Directions for this task: What is needed is an exact copy of the lines in the listing below, from the one with "Wietnam – Hanoi – galeria" up to and including the one with "Pro výkon záření černého tělesa", with no other lines.

Provided data:
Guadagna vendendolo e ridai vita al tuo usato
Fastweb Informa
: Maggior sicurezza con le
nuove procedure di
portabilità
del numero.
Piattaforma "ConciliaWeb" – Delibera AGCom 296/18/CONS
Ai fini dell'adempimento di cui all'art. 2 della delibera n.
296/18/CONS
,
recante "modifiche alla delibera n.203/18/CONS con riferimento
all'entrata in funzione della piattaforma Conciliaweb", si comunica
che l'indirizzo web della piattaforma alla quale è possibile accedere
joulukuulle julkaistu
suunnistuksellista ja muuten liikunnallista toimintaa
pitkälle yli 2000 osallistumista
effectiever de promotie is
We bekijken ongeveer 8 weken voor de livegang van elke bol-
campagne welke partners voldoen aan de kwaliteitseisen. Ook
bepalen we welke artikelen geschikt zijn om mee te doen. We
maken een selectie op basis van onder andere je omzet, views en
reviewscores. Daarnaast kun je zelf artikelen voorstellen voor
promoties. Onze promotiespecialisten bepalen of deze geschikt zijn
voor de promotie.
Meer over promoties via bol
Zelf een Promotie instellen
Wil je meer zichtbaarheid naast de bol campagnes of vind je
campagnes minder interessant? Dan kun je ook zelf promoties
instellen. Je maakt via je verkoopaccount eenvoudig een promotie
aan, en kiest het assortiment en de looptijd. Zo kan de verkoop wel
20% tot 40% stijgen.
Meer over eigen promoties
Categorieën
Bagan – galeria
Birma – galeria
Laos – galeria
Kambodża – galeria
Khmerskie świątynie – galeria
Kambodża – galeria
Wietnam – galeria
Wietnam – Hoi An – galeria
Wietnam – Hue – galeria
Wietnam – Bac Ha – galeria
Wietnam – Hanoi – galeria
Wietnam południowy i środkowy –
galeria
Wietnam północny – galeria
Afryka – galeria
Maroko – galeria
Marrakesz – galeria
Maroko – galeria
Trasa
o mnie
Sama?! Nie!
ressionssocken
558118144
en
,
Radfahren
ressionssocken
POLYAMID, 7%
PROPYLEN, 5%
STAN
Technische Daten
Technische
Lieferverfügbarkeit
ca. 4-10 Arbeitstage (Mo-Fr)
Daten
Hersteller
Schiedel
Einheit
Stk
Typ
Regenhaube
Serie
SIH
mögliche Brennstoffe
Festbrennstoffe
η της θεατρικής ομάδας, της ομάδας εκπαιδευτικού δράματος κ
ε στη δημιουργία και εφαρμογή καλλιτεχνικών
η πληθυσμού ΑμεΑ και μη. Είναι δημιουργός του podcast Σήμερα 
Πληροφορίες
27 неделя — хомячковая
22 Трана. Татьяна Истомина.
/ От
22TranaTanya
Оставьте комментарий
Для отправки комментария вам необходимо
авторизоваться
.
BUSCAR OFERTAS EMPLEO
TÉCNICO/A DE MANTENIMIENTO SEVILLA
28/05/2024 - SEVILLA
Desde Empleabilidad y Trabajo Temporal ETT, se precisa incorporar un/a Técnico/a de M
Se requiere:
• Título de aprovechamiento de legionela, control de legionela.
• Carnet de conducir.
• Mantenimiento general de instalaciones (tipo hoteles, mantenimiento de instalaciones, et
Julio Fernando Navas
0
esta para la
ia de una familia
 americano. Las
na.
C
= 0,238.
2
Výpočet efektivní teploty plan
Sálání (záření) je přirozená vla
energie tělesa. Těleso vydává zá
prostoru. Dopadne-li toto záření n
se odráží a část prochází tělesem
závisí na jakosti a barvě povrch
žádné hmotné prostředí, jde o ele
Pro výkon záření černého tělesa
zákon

Solution to the exercise:
Wietnam – Hanoi – galeria
Wietnam południowy i środkowy –
galeria
Wietnam północny – galeria
Afryka – galeria
Maroko – galeria
Marrakesz – galeria
Maroko – galeria
Trasa
o mnie
Sama?! Nie!
ressionssocken
558118144
en
,
Radfahren
ressionssocken
POLYAMID, 7%
PROPYLEN, 5%
STAN
Technische Daten
Technische
Lieferverfügbarkeit
ca. 4-10 Arbeitstage (Mo-Fr)
Daten
Hersteller
Schiedel
Einheit
Stk
Typ
Regenhaube
Serie
SIH
mögliche Brennstoffe
Festbrennstoffe
η της θεατρικής ομάδας, της ομάδας εκπαιδευτικού δράματος κ
ε στη δημιουργία και εφαρμογή καλλιτεχνικών
η πληθυσμού ΑμεΑ και μη. Είναι δημιουργός του podcast Σήμερα 
Πληροφορίες
27 неделя — хомячковая
22 Трана. Татьяна Истомина.
/ От
22TranaTanya
Оставьте комментарий
Для отправки комментария вам необходимо
авторизоваться
.
BUSCAR OFERTAS EMPLEO
TÉCNICO/A DE MANTENIMIENTO SEVILLA
28/05/2024 - SEVILLA
Desde Empleabilidad y Trabajo Temporal ETT, se precisa incorporar un/a Técnico/a de M
Se requiere:
• Título de aprovechamiento de legionela, control de legionela.
• Carnet de conducir.
• Mantenimiento general de instalaciones (tipo hoteles, mantenimiento de instalaciones, et
Julio Fernando Navas
0
esta para la
ia de una familia
 americano. Las
na.
C
= 0,238.
2
Výpočet efektivní teploty plan
Sálání (záření) je přirozená vla
energie tělesa. Těleso vydává zá
prostoru. Dopadne-li toto záření n
se odráží a část prochází tělesem
závisí na jakosti a barvě povrch
žádné hmotné prostředí, jde o ele
Pro výkon záření černého tělesa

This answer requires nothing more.